- WORK ITEM: Your answer must be every record below, written out exactly as it appears.

START RECORD EXTRACTS

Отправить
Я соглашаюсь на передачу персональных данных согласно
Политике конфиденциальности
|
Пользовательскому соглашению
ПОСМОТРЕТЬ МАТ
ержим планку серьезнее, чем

END RECORD EXTRACTS

- ANSWER AREA:
Отправить
Я соглашаюсь на передачу персональных данных согласно
Политике конфиденциальности
|
Пользовательскому соглашению
ПОСМОТРЕТЬ МАТ
ержим планку серьезнее, чем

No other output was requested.